InvestorPlace feature writer James Brumley covered T-Mobile US Inc (NASDAQ:TMUS) stock back in October. While he was very impressed by T-Mobile’s turnaround, he ultimately concluded that TMUS stock was priced for perfection.
Fast forward to today, and not much has changed. In fact, it has gotten worse. TMUS now has a trailing price-to-earnings ratio of 39.2 and a forward P/E of 33. Granted, these numbers are lower than its five-year average, but still “frothy” indeed.
Investing is all about making choices.
If you want to buy TMUS stock, but can’t get yourself to pull the trigger (given its rich valuation), there is an alternative. It’s not nearly as sexy, mind you, but investing is all about making choices.
So, before I reveal what I have in mind, let’s look at what’s happened since Brumley gave us his two cents on the company.
Recapping T-Mobile’s Last Quarterly Report
First, TMUS reported Q3 2016 earnings (they were excellent, by the way) shortly after Brumley’s article appeared on InvestorPlace. Here’s a quick recap:
- Revenue increased 17.8% year over year to $9.2 billion.
- Net income increased 165% YOY to $366 million.
- Excluding spectrum gains, adjusted EBITDA increased 26.3% YOY to $2.4 billion.
- It added 2 million total net customers in the quarter, its 14th consecutive quarter taking customers from competitors.
- Branded postpaid phone Average Revenue Per User (ARPU) increased 2.2% YOY to $48.15
Since announcing earnings on Oct. 24, TMUS stock is up 32.4% through Feb. 8 — a sure sign investors liked the news. T-Mobile is scheduled to announce Q4 2016 earnings on Feb. 14 before the markets open.
Analysts estimate earnings per share of 29 cents for the fourth quarter; the whisper number is 32 cents.
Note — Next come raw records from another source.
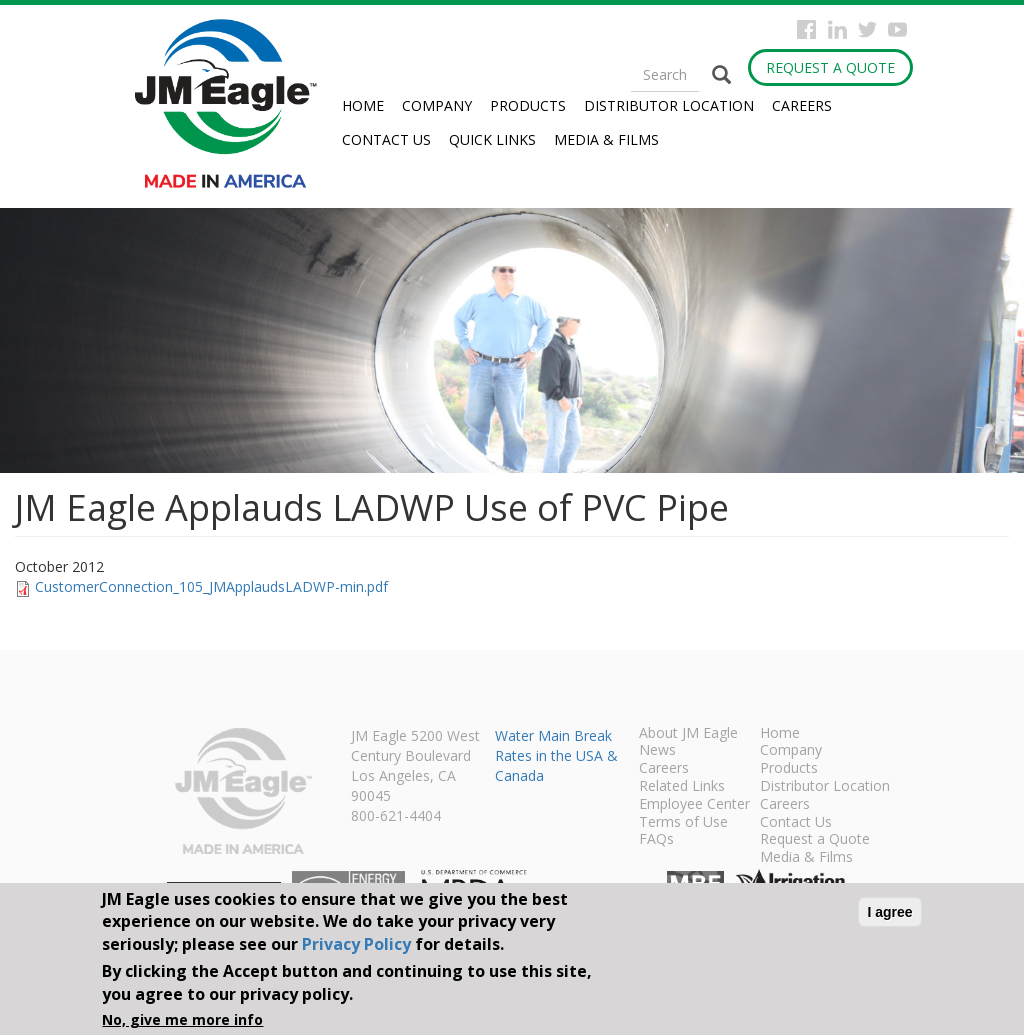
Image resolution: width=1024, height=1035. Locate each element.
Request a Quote (830, 67)
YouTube (897, 29)
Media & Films (606, 139)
If it hits the whisper number, T-Mobile EPS for fiscal 2016 will be $1.56, or 39.7 times earnings.
Some of the stock’s increase stems from good earnings, but TMUS is also being driven higher by ongoing speculation that T-Mobile will merge with Sprint Corp (NYSE:S). In January, JPMorgan analysts talked up the idea of a tie-up between the two companies suggesting there’s a 35% chance it will happen and if it does take place, regulators are likely to give their blessings to the union.
“We believe that parents Softbank and Deutsche Telekom have increased their preference for a tie-up in the last six months and that the value of about $5 billion of annual synergies is enough to smooth over most disagreements on relative value,” JPMorgan analyst Philip Cusick told Reuters.
While the $5 billion number might seem like a lot of savings, the two companies have $33.0 billion in annual operating expenses, so even it were successful at generating those savings — most combinations rarely come close to meeting their synergy goals — that would cut just 15% of overhead.
Clearly, there has to be more to the deal than cost savings if the combination is going to work — and there is.
InvestorPlace contributor Vince Martin discussed the idea in January.
While he liked the idea of the third- and fourth-largest U.S. wireless carriers joining forces to battle Verizon Communications Inc. (NYSE:VZ) and AT&T Inc. (NYSE:T), he wondered how realistic it was, given other companies in need of a wireless platform would jump into the fray should T-Mobile and Sprint begin their M&A dance.
Here’s the Problem
If TMUS announces less-than-flattering Q4 earnings (which is highly unlikely, actually) or the Sprint/T-Mobile doesn’t happen, TMUS stock is bound to enter a correction phase as investors evaluate what lies ahead. Further, while T-Mobile appears to be a more interesting acquisition candidate than Sprint, there’s no guarantee that T-Mobile will ever be acquired.
Paying 39 times earnings for a sure bet is one thing, but paying that kind of multiple for an iffy proposition is another.
A safer alternative, especially for income investors, is to buy Deutsche Telekom AG (ADR) (OTCMKTS:DTEGY), T-Mobile’s majority owner with 65.1% of TMUS stock.
Deutsche Telekom provides a current dividend yield of 3.7% and will undoubtedly benefit should it ultimately sell TMUS in the future.
Barron’s picked DTEGY as one of its top 10 stock picks for 2017 suggesting that its T-Mobile stake alone is worth $6 per share meaning the rest of its business is currently valued at $11 per share. Barclays and Deutsche Bank analysts have a 12-month price target of $20, 17.7% higher than its current share price.
Get paid almost 4% to wait for something to happen and should you find yourself waiting in 12 months time, you can always sell and move on.
As of this writing, Will Ashworth did not hold a position in any of the aforementioned securities.